Over the past decade, Meituan has connected online user demands with offline services through fulfillment capabilities, informatization, and point-to-point communication by BD teams. In this process, Meituan's food delivery, retail warehousing, dining-in, and consumer review businesses have gradually permeated every aspect of life services.

Entering the AI era, technology continues to drive efficiency improvements and iterations in these businesses. This highly fragmented market, filled with communication and Connection cost (which means connection or integration costs) and closely related to many people, has become a natural AI training ground with multiple subtle links.

For example, a single food delivery service involves multiple scenarios such as merchant meal preparation, user demand matching, route planning, residential area analysis, stair climbing/elevator riding, etc.; dining-in requires attention to information and reviews for decision-making, user consumption experiences, and merchant operational experiences; travel services are divided into multiple scenarios such as business, tourism, and family visits, requiring route settings based on different needs and preferences, completing related hotel and ticket bookings, and tourist attraction planning; while the rapidly developing retail business has optimization needs in areas like front warehouses and fresh produce.

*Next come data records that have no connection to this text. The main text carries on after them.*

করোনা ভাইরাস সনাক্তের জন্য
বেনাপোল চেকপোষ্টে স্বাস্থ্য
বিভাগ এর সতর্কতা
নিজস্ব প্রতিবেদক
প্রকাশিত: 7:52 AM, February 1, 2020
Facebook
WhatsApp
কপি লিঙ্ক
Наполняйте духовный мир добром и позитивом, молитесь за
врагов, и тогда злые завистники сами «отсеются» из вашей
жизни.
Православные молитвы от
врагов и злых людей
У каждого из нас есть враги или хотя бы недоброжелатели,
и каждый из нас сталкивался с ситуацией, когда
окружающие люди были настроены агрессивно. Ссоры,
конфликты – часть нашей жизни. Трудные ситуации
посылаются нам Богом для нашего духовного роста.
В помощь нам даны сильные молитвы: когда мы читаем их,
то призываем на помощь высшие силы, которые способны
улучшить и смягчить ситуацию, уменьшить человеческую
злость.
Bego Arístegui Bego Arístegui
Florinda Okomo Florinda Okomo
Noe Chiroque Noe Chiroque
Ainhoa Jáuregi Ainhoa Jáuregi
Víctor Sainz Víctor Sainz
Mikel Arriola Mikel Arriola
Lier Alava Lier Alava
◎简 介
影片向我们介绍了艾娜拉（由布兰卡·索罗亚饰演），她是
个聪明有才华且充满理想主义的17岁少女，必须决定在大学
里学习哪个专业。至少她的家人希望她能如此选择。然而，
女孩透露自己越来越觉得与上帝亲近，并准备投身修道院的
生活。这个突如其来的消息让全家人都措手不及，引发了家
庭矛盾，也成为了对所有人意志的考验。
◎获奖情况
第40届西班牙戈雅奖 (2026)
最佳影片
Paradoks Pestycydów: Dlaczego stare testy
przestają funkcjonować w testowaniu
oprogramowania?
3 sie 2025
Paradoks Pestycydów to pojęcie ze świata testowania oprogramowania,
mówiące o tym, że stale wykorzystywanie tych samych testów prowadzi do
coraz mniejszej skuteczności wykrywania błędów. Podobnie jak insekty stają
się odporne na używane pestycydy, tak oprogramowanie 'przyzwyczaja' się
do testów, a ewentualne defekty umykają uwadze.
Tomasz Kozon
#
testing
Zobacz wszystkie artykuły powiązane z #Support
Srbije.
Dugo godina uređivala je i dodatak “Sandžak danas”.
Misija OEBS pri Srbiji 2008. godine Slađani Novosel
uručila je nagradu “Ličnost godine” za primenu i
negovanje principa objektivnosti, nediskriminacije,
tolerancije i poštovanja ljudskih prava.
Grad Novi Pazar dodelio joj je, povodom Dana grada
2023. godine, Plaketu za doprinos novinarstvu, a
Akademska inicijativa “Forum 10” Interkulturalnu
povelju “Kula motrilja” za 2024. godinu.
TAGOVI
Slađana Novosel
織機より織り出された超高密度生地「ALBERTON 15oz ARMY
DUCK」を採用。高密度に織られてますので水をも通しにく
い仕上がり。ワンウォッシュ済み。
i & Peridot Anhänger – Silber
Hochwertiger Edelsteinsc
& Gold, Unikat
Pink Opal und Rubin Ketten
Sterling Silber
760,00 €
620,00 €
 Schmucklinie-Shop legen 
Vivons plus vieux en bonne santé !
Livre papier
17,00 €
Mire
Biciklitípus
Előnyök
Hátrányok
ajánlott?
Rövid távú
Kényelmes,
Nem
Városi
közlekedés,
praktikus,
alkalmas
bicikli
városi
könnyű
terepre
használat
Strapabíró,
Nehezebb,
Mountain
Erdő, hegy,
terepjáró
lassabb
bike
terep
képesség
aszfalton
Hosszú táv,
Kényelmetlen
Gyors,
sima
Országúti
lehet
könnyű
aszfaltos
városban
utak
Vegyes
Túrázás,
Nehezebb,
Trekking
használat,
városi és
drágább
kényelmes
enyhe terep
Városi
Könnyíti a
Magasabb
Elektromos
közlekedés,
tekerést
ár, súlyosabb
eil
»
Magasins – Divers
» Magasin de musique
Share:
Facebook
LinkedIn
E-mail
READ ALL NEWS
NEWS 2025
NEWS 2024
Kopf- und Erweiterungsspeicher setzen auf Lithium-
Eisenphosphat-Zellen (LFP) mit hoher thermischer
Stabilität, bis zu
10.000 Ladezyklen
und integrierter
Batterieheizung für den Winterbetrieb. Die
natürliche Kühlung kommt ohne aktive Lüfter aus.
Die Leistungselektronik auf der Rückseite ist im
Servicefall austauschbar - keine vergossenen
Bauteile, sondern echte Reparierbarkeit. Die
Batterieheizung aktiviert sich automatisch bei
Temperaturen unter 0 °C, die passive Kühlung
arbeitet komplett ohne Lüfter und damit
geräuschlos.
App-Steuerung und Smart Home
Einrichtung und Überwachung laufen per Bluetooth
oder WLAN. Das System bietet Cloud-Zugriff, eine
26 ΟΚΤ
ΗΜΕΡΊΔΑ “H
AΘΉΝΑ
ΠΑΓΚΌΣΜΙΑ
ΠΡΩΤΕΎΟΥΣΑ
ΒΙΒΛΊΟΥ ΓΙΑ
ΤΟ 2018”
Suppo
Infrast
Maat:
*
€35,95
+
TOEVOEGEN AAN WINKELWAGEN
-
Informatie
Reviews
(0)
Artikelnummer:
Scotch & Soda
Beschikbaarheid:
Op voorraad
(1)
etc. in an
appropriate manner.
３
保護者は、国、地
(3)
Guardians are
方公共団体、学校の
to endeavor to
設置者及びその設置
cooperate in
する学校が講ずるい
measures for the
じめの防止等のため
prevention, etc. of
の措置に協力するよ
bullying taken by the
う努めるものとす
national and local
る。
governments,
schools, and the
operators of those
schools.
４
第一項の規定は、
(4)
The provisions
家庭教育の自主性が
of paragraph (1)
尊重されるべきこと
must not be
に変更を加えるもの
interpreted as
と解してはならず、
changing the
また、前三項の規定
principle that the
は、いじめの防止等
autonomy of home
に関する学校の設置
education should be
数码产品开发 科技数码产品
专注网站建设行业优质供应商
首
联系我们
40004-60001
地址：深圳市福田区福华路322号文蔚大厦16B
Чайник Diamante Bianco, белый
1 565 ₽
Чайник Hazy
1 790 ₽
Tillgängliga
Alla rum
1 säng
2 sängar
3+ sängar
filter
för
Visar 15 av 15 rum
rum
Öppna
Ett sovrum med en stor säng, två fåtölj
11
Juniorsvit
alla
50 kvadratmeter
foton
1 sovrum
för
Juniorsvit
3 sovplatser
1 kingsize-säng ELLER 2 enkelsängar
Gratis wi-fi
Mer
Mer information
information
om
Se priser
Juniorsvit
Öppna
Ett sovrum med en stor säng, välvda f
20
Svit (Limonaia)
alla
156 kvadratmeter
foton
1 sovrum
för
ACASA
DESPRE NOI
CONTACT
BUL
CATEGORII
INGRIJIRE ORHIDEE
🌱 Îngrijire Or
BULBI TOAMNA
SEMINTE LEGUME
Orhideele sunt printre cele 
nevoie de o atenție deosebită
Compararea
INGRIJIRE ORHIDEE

These business scenarios may all undergo a new round of efficiency improvements through technological breakthroughs.

This not only means enhanced user experiences but also signifies that the 'connectivity' infrastructure built in the informatization era is being upgraded to an 'executive' foundation in the AI era.

This upgrade aligns with Meituan's long-term goal of 'helping everyone eat better and live better.'

From this perspective, Meituan's continuous investments in hard technology are also paving the way for future AI super entrances. The execution capabilities supported by hard technology are essential AI infrastructure that must be solidified.

Wang Xing said that to enable AI to land in the physical world and create an 'AI foundation for the physical world,' he must also see the unique value of 'execution efficiency' and 'delivery capabilities' for his own business and market competition. Without the support of information and scenarios, no matter how intelligent AI is, it cannot grow limbs and work on the ground.

Therefore, AI's shift from virtual to real is not just a slogan momentarily popular in the industry; it has already echoed in the most down-to-earth places in China—such as delivery boxes, front warehouses, restaurant kitchens, and street-corner pharmacies. As the market enters an era of competing on 'task effectiveness,' those who understand the physical world better may hold 'seats' that even Einstein couldn't book.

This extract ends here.